*** EXTRACTED INFORMATION Section Begins ***
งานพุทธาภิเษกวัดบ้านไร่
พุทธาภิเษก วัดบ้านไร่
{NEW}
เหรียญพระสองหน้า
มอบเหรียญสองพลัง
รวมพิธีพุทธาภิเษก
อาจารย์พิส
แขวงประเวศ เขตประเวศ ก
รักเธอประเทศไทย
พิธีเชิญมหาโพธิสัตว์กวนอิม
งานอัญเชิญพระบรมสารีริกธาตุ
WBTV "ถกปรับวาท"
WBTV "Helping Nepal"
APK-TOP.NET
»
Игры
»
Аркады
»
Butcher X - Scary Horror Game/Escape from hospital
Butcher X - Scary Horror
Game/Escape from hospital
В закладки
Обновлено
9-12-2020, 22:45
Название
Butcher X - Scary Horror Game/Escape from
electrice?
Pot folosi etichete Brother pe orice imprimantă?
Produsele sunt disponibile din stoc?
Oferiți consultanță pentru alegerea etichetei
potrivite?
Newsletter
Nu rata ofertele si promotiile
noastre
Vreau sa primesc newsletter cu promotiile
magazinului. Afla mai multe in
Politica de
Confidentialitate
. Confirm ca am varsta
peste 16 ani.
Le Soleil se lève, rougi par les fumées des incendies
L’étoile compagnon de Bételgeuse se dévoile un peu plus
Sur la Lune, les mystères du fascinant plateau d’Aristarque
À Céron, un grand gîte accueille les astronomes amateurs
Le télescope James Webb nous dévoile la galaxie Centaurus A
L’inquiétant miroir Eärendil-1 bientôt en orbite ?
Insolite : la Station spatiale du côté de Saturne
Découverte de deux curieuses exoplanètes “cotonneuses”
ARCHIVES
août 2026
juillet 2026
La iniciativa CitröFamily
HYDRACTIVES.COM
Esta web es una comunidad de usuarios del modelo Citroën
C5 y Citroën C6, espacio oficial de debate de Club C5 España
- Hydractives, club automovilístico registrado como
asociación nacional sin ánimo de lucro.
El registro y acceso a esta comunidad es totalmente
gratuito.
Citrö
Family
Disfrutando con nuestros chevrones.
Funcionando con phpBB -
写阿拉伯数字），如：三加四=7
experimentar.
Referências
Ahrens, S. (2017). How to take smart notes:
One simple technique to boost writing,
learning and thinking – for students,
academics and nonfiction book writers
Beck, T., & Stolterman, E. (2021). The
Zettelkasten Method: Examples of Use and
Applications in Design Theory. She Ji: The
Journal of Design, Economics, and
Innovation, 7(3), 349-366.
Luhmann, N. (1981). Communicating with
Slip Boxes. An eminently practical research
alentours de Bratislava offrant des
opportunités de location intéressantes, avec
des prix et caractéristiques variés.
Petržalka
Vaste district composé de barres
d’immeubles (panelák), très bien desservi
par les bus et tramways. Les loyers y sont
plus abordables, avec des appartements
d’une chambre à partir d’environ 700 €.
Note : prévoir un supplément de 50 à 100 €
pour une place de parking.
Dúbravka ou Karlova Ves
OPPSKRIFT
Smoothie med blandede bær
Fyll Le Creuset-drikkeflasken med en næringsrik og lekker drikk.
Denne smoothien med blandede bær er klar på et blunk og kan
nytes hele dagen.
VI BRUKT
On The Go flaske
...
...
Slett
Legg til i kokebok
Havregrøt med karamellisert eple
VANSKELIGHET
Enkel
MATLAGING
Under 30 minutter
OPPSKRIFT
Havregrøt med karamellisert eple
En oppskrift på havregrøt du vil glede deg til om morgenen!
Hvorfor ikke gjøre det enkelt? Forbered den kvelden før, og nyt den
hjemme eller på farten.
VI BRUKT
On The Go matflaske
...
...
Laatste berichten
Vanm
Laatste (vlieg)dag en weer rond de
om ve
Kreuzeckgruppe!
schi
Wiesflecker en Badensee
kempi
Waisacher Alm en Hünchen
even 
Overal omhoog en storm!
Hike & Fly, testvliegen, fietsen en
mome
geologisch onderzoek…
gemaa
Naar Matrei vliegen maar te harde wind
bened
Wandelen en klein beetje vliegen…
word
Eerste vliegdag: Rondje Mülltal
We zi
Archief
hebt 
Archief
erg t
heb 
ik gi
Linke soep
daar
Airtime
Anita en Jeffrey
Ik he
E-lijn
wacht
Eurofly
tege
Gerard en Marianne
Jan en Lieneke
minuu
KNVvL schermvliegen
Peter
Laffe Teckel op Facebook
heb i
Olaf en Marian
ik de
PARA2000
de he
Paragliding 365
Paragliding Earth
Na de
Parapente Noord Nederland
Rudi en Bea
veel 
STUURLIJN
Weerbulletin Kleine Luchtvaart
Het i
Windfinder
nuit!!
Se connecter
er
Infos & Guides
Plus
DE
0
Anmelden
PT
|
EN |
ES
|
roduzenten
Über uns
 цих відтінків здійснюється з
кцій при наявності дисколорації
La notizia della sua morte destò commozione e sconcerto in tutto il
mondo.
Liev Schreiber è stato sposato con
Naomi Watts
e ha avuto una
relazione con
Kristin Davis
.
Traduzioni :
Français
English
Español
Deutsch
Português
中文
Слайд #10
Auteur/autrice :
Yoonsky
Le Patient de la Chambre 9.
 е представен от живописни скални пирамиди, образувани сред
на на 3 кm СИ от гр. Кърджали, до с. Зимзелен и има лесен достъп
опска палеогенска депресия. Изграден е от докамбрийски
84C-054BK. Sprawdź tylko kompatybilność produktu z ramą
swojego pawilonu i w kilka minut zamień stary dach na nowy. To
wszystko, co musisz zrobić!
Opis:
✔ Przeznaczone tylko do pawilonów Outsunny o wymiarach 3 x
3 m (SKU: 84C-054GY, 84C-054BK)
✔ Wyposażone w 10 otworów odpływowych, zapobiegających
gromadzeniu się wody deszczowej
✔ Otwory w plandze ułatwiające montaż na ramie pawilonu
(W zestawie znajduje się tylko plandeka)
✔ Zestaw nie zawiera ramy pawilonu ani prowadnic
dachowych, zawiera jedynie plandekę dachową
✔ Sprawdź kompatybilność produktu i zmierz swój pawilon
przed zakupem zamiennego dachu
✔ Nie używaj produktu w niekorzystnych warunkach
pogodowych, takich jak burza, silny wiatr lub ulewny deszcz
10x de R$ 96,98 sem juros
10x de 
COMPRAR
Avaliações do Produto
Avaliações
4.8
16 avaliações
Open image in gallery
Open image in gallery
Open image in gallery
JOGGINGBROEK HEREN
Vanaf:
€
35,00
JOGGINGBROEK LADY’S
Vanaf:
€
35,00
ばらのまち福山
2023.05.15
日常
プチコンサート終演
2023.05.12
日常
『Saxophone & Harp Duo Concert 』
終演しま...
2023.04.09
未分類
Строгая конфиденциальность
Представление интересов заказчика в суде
*** EXTRACTED INFORMATION Section Ends ***
- WHAT YOU SHOULD DO
Please give the number of lines in the material above that contain the string "produktu", and nothing else.

- YOUR RESPONSE
3